One of the unsettling things for fans who are trying to get a grasp on Wins Above Replacement is that the numbers can and have changed over time. Setting aside the 1000's of historical errors in the baseball record book that are being searched out one-by-one, Miguel Cabrera's batting average is and will always be .330. His WAR (for baseball-reference.com) of 6.9 Wins however may change slightly over time.
Why is this? While we want to think of WAR as a statistic like batting average, it is an estimate rather than a precise measurement. Lots of factors are put used in estimating this value and sometimes they change as better estimates become available either due to more advanced research or new data. Now obviously we think it is a pretty good estimate (at least as good as any other measure of player value). Each step has been rigorously researched and justified and is available for you to review and poke holes in (see the link below).
I think an interesting parallel is stock valuation. The techniques used to value stocks in 1980 or even 2005 are different from the techniques used to estimate the value of stocks in 2012. More data is available now, new computing techniques and even newly discovered mathematics. If we were to go back and apply 2012 techniques on 1980 stocks we would have different valuations using 2012 techniques than what we had in 1980 using 1980 techniques, and we'd probably be a lot more accurate.
Another example would be estimates for the size of the earth. This number has been refined and improved over 1000's of years as new techniques for making this estimate have become available. But even now this size is not a direct measurement (there is no measuring tape or scale big enough), but an estimate.
Now the difference is that probably few people care about that difference when it comes to stocks or the size of the earth, but we continue to be fascinated by past baseball seasons. So when we go to a great deal of study to estimate the effect of not having batter strikeout data on the value of outs in early 1900's baseball or the value of an infield single or an IBB in 2005, that affects our view of how valuable that player was in that season. At the time in 2005, we didn't consider IBB's as different from non-IBB's and we didn't differentiate between infield and outfield singles. Now we know the value of those differences and we apply it to our understanding of 2005, 1955 and 1905 baseball.
Previous to this season, we made several large changes to how we calculate player value. They are all listed below in the link, but the major one is the use of Baseball Info Solutions Defensive Runs Saved. Switching from Total Zone to DRS for 2000-present caused some very large swings in defensive value.
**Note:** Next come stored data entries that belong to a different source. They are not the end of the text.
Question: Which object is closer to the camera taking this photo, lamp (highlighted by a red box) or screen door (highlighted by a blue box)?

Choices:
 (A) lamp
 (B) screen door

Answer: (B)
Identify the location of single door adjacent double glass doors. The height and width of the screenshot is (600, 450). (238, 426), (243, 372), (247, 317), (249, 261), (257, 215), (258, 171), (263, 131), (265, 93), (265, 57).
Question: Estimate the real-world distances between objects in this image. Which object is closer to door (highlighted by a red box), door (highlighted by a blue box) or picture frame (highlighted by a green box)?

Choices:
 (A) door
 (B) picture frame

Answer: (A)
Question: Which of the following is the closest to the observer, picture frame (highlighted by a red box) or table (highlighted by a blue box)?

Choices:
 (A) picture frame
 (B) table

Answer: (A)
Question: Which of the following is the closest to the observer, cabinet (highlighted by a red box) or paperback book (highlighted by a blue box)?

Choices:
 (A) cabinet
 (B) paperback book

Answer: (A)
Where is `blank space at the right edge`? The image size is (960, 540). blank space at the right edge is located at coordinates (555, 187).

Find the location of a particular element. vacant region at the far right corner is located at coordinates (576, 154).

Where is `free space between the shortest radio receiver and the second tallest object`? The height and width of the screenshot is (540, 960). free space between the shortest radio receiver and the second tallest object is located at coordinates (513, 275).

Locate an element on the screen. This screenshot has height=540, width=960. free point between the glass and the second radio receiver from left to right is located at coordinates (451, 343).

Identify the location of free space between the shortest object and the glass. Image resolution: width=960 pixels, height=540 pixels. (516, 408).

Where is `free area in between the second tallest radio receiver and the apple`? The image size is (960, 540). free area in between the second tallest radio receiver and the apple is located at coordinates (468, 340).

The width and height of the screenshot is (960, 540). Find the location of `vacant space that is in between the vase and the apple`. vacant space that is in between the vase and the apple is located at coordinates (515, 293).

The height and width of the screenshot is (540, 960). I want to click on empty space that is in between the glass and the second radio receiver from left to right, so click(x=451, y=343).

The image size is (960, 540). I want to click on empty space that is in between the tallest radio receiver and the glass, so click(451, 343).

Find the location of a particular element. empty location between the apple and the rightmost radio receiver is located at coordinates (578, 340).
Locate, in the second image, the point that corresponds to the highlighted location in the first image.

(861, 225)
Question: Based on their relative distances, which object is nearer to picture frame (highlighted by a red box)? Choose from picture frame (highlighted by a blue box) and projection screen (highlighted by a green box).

Defense is hard to measure as there are dozens of factors that go into its measurement, but we feel confident that their system is the best. They also are continually trying to improve the system. For instance, this past offseason they added batted ball timer data to refine their estimates of player defense. That means every ball in play for a substantial number of years was reviewed and timed (by hand). This then changed the defensive estimates for nearly every player. The stat got better as newer techniques and more data was applied to the question.
And even then if you think all defensive measure are bunk, use oWAR. It is every part of WAR, but assumes everyone is an average defender.
And if you think replacement level is bunk use WAA or wins above average. For single season measures like MVP races it works just as well as WAR. For careers, you'll probably undervalue average players with long careers.
Now could Cabrera and Trout's numbers for 2012 change next year? Yes, park factors are one factor in how batting is considered and we use 3-year park factors, so ideally the 2012 park factor includes 2011, 2012, and 2013, so if Comerica or Anaheim play much differently next year that could cause a change (albeit small--like half a win at most extreme) in their WAR totals.
Let me say one other thing, because of the fuzziness, I would never look at a WAR of 7.6 and a WAR of 6.5 and say the first player is "clearly better than the second". I would say that the first player is "probably or likely better than the second". However in the AL MVP race we have a 4 win difference which as far as WAR goes is huge, so in my opinion (and yours may be different) Trout was clearly a more valuable player than Cabrera this year. And, of course, if playoff appearances to leaderboard troikas are super important for you and overrides whatever else happened in the regular season then WAR isn't really applicable.